### Exercise
When you answer, copy every line of the listing below exactly.

### Material shown
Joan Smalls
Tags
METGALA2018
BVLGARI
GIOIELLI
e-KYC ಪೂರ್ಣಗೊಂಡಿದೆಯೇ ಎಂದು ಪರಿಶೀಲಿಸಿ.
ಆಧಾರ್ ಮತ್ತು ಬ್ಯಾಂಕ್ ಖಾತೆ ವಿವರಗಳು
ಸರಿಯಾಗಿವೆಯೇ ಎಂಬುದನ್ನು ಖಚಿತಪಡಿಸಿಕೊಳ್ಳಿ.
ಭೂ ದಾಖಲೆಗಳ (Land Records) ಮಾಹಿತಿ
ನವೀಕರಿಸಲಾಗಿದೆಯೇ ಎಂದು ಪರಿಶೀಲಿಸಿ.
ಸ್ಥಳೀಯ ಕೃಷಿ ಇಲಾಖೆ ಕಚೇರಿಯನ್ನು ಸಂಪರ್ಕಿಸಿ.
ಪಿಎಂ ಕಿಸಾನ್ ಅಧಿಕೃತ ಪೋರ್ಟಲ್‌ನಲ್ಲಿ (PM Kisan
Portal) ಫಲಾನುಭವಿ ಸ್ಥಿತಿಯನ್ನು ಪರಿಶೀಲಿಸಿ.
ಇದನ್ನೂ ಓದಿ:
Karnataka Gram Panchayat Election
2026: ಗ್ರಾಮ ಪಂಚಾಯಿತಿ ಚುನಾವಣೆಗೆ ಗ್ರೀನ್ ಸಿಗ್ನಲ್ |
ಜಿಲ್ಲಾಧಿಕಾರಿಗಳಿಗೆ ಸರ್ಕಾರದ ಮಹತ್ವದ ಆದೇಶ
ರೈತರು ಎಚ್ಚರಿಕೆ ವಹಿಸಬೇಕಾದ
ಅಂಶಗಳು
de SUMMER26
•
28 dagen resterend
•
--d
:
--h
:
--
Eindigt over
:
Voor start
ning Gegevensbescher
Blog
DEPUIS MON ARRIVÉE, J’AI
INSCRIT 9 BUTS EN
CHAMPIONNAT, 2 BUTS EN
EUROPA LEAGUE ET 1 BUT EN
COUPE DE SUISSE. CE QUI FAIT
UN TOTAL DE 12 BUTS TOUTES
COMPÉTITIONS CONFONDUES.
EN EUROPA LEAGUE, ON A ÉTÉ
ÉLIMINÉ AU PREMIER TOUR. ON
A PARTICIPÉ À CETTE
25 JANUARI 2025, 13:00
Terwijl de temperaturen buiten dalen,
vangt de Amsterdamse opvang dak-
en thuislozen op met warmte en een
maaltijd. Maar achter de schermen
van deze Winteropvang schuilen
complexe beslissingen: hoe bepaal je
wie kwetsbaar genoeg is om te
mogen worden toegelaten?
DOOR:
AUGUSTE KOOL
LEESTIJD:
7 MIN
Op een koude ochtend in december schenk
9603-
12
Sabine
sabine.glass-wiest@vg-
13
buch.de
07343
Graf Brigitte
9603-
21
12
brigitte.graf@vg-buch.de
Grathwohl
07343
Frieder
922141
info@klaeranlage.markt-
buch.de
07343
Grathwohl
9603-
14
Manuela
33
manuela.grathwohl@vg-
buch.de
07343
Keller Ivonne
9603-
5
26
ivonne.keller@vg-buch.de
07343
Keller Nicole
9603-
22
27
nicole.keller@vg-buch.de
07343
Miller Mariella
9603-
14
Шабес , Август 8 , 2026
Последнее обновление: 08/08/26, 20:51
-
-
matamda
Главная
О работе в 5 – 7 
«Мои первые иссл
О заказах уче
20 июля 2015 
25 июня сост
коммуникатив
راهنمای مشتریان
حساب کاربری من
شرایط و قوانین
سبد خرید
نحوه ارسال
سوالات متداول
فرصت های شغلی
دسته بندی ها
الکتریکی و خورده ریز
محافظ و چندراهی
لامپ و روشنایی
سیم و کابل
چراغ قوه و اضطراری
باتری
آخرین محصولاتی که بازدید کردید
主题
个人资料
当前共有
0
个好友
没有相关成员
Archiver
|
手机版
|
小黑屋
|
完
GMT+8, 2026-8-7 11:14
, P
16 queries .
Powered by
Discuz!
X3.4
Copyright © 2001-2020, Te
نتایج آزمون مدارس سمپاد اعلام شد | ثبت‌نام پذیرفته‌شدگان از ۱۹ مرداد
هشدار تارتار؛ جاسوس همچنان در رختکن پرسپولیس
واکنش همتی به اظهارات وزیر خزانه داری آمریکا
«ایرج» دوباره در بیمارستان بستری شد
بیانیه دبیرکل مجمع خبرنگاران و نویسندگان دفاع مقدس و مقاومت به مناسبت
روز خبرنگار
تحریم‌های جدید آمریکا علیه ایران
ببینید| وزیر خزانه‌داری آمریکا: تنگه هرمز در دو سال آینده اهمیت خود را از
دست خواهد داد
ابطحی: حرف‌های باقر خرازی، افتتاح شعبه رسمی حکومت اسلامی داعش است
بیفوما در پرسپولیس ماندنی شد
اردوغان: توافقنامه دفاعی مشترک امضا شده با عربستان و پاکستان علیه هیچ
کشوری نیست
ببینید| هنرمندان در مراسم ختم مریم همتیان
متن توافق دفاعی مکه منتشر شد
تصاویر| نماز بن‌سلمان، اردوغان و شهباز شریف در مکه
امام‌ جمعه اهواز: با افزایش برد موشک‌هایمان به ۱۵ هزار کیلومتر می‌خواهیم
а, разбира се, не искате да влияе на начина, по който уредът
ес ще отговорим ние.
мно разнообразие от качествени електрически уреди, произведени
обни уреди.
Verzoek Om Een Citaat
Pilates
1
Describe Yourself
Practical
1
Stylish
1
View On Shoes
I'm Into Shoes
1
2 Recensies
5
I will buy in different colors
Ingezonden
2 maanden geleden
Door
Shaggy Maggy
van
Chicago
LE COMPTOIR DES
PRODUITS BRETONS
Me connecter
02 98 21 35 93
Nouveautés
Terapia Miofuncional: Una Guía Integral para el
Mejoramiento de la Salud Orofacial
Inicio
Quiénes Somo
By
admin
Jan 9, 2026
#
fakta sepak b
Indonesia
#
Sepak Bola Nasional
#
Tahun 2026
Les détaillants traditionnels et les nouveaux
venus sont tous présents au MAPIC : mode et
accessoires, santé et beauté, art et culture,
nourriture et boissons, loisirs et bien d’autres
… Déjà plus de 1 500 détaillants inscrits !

### Solved problem
Joan Smalls
Tags
METGALA2018
BVLGARI
GIOIELLI
e-KYC ಪೂರ್ಣಗೊಂಡಿದೆಯೇ ಎಂದು ಪರಿಶೀಲಿಸಿ.
ಆಧಾರ್ ಮತ್ತು ಬ್ಯಾಂಕ್ ಖಾತೆ ವಿವರಗಳು
ಸರಿಯಾಗಿವೆಯೇ ಎಂಬುದನ್ನು ಖಚಿತಪಡಿಸಿಕೊಳ್ಳಿ.
ಭೂ ದಾಖಲೆಗಳ (Land Records) ಮಾಹಿತಿ
ನವೀಕರಿಸಲಾಗಿದೆಯೇ ಎಂದು ಪರಿಶೀಲಿಸಿ.
ಸ್ಥಳೀಯ ಕೃಷಿ ಇಲಾಖೆ ಕಚೇರಿಯನ್ನು ಸಂಪರ್ಕಿಸಿ.
ಪಿಎಂ ಕಿಸಾನ್ ಅಧಿಕೃತ ಪೋರ್ಟಲ್‌ನಲ್ಲಿ (PM Kisan
Portal) ಫಲಾನುಭವಿ ಸ್ಥಿತಿಯನ್ನು ಪರಿಶೀಲಿಸಿ.
ಇದನ್ನೂ ಓದಿ:
Karnataka Gram Panchayat Election
2026: ಗ್ರಾಮ ಪಂಚಾಯಿತಿ ಚುನಾವಣೆಗೆ ಗ್ರೀನ್ ಸಿಗ್ನಲ್ |
ಜಿಲ್ಲಾಧಿಕಾರಿಗಳಿಗೆ ಸರ್ಕಾರದ ಮಹತ್ವದ ಆದೇಶ
ರೈತರು ಎಚ್ಚರಿಕೆ ವಹಿಸಬೇಕಾದ
ಅಂಶಗಳು
de SUMMER26
•
28 dagen resterend
•
--d
:
--h
:
--
Eindigt over
:
Voor start
ning Gegevensbescher
Blog
DEPUIS MON ARRIVÉE, J’AI
INSCRIT 9 BUTS EN
CHAMPIONNAT, 2 BUTS EN
EUROPA LEAGUE ET 1 BUT EN
COUPE DE SUISSE. CE QUI FAIT
UN TOTAL DE 12 BUTS TOUTES
COMPÉTITIONS CONFONDUES.
EN EUROPA LEAGUE, ON A ÉTÉ
ÉLIMINÉ AU PREMIER TOUR. ON
A PARTICIPÉ À CETTE
25 JANUARI 2025, 13:00
Terwijl de temperaturen buiten dalen,
vangt de Amsterdamse opvang dak-
en thuislozen op met warmte en een
maaltijd. Maar achter de schermen
van deze Winteropvang schuilen
complexe beslissingen: hoe bepaal je
wie kwetsbaar genoeg is om te
mogen worden toegelaten?
DOOR:
AUGUSTE KOOL
LEESTIJD:
7 MIN
Op een koude ochtend in december schenk
9603-
12
Sabine
sabine.glass-wiest@vg-
13
buch.de
07343
Graf Brigitte
9603-
21
12
brigitte.graf@vg-buch.de
Grathwohl
07343
Frieder
922141
info@klaeranlage.markt-
buch.de
07343
Grathwohl
9603-
14
Manuela
33
manuela.grathwohl@vg-
buch.de
07343
Keller Ivonne
9603-
5
26
ivonne.keller@vg-buch.de
07343
Keller Nicole
9603-
22
27
nicole.keller@vg-buch.de
07343
Miller Mariella
9603-
14
Шабес , Август 8 , 2026
Последнее обновление: 08/08/26, 20:51
-
-
matamda
Главная
О работе в 5 – 7 
«Мои первые иссл
О заказах уче
20 июля 2015 
25 июня сост
коммуникатив
راهنمای مشتریان
حساب کاربری من
شرایط و قوانین
سبد خرید
نحوه ارسال
سوالات متداول
فرصت های شغلی
دسته بندی ها
الکتریکی و خورده ریز
محافظ و چندراهی
لامپ و روشنایی
سیم و کابل
چراغ قوه و اضطراری
باتری
آخرین محصولاتی که بازدید کردید
主题
个人资料
当前共有
0
个好友
没有相关成员
Archiver
|
手机版
|
小黑屋
|
完
GMT+8, 2026-8-7 11:14
, P
16 queries .
Powered by
Discuz!
X3.4
Copyright © 2001-2020, Te
نتایج آزمون مدارس سمپاد اعلام شد | ثبت‌نام پذیرفته‌شدگان از ۱۹ مرداد
هشدار تارتار؛ جاسوس همچنان در رختکن پرسپولیس
واکنش همتی به اظهارات وزیر خزانه داری آمریکا
«ایرج» دوباره در بیمارستان بستری شد
بیانیه دبیرکل مجمع خبرنگاران و نویسندگان دفاع مقدس و مقاومت به مناسبت
روز خبرنگار
تحریم‌های جدید آمریکا علیه ایران
ببینید| وزیر خزانه‌داری آمریکا: تنگه هرمز در دو سال آینده اهمیت خود را از
دست خواهد داد
ابطحی: حرف‌های باقر خرازی، افتتاح شعبه رسمی حکومت اسلامی داعش است
بیفوما در پرسپولیس ماندنی شد
اردوغان: توافقنامه دفاعی مشترک امضا شده با عربستان و پاکستان علیه هیچ
کشوری نیست
ببینید| هنرمندان در مراسم ختم مریم همتیان
متن توافق دفاعی مکه منتشر شد
تصاویر| نماز بن‌سلمان، اردوغان و شهباز شریف در مکه
امام‌ جمعه اهواز: با افزایش برد موشک‌هایمان به ۱۵ هزار کیلومتر می‌خواهیم
а, разбира се, не искате да влияе на начина, по който уредът
ес ще отговорим ние.
мно разнообразие от качествени електрически уреди, произведени
обни уреди.
Verzoek Om Een Citaat
Pilates
1
Describe Yourself
Practical
1
Stylish
1
View On Shoes
I'm Into Shoes
1
2 Recensies
5
I will buy in different colors
Ingezonden
2 maanden geleden
Door
Shaggy Maggy
van
Chicago
LE COMPTOIR DES
PRODUITS BRETONS
Me connecter
02 98 21 35 93
Nouveautés
Terapia Miofuncional: Una Guía Integral para el
Mejoramiento de la Salud Orofacial
Inicio
Quiénes Somo
By
admin
Jan 9, 2026
#
fakta sepak b
Indonesia
#
Sepak Bola Nasional
#
Tahun 2026
Les détaillants traditionnels et les nouveaux
venus sont tous présents au MAPIC : mode et
accessoires, santé et beauté, art et culture,
nourriture et boissons, loisirs et bien d’autres
… Déjà plus de 1 500 détaillants inscrits !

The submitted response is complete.